Assessment of Metastatic Potential
Animals were killed when they succumbed to the disease or death was pending because of tumor progression. Metastatic occurrences were assessed macroscopically and microscopically. Any visible tumor deposit other than the primary tumor was considered as metastasis. The internal organs including lung, kidney, brain, chest wall, and bone as well as mediastinal lymph nodes were removed from the killed animals. The specimens were weighed, fixed in 10% buffered formalin, serially sectioned, and processed for histologic examination. Portions of primary tumors were also harvested for snap freezing and storage in liquid nitrogen.
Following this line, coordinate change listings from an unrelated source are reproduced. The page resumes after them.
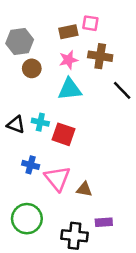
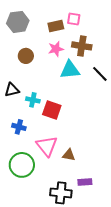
gray hexagon: (20, 42) -> (18, 22), moved
cyan triangle: (70, 89) -> (70, 70), moved
black triangle: (16, 125) -> (12, 90), moved, turned -35
blue cross: (31, 165) -> (19, 127), moved
green circle: (27, 219) -> (22, 165), moved

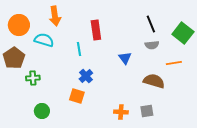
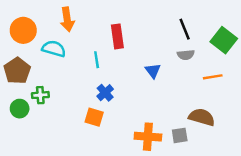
brown semicircle: (154, 81) -> (202, 117), moved
green circle: (42, 111) -> (20, 109), moved
orange cross: (121, 112) -> (148, 137), size x1.5

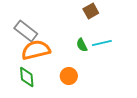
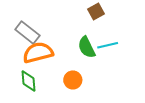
green semicircle: (82, 45) -> (87, 47), size x1.5

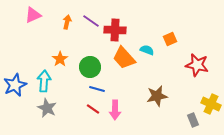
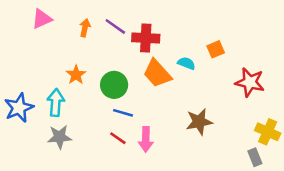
gray star: (47, 108) -> (60, 137), turned -30
gray rectangle: (193, 120) -> (255, 157), moved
The primary tumor and lymph node weights, which reflect the tumor burden, were recorded. All tissues were serially sectioned and stained with hematoxylin and eosin for microscopic examination. Any macroscopic or microscopic tumor deposit discovered, other than the primary tumor, was considered a metastasis. Organs or tissues were counted as either positive or negative for metastasis. No assessment of number or extent of metastasis was made.
Immunohistochemistry
Formalin-fixed paraffin-embedded tissues were cut at 4-µm thickness and dried in 60°C oven overnight. Sections were dewaxed in xylene and rehydrated through graded alcohol to water. Endogenous peroxidase was blocked in 3% hydrogen peroxide. Heat-induced epitope retrieval was carried out in 10 mM citrate buffer, pH 6.0 in a Milestone T/T Mega microwave oven. After blocking for endogenous biotin with Vector's biotin blocking kit, sections were incubated in primary antibody (h-Met [SP44; Ventana, Tucson, AZ]; HGF [AF-294-NA, 1:300 dilution; R&D Systems]; phospho-Met [Tyr1234/1235, catalog no. 3077, 1:150 dilution; Cell Signaling]; mouse CD31 [sc-1506, 1:1000; Santa Cruz]) at room temperature in a moist chamber. After washing in PBS, slides were incubated in biotin-conjugated anti-goat IgG (HGF; Vector Laboratories, Burlingame, CA) or anti-rabbit IgG (h-Met and pMet) followed by streptavidin-HRP (IDLabs Inc, London, Canada) for 30 minutes each. Immunoreactivities were revealed by incubating in NovaRed substrate (Vector Laboratories) for 5 minutes. Slides were counterstained in Mayer's hematoxylin and mounted with Permount. Immunostaining for h-Met was performed using the Ventana's BenchMark XT System.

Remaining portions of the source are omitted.